= Work to complete =
All lines in the data that hold the word "Страница" need copying.

────

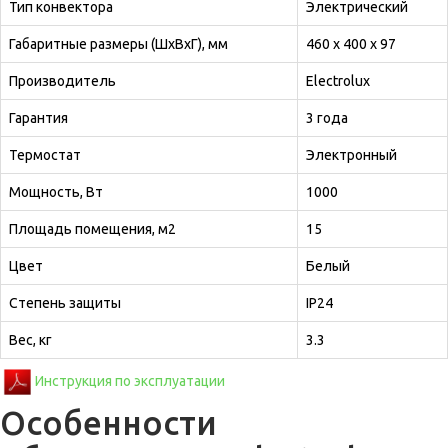
Тип конвектора
Электрический
Габаритные размеры (ШхВхГ), мм
460 х 400 х 97
Производитель
Electrolux
Гарантия
3 года
Термостат
Электронный
Мощность, Вт
1000
Площадь помещения, м2
15
Цвет
Белый
Степень защиты
IP24
Вес, кг
3.3
Инструкция по эксплуатации
Особенности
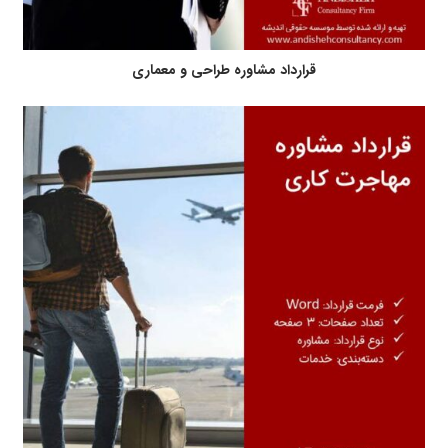
قرارداد مشاوره طراحی و معماری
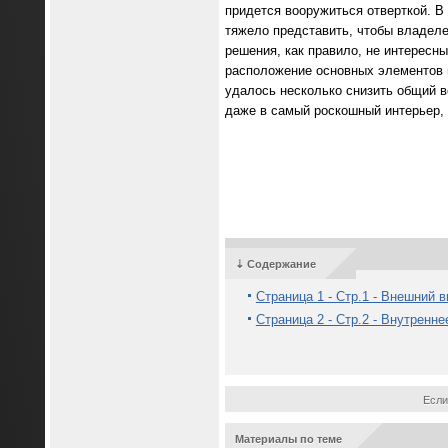
придется вооружиться отверткой. В
тяжело представить, чтобы владеле
решения, как правило, не интересн
расположение основных элементов 
удалось несколько снизить общий ве
даже в самый роскошный интерьер, 
⇣ Содержание
Страница 1 - Стр.1 - Внешний 
Страница 2 - Стр.2 - Внутренн
Если
Материалы по теме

────

= Written solution =
Страница 1 - Стр.1 - Внешний 
Страница 2 - Стр.2 - Внутренн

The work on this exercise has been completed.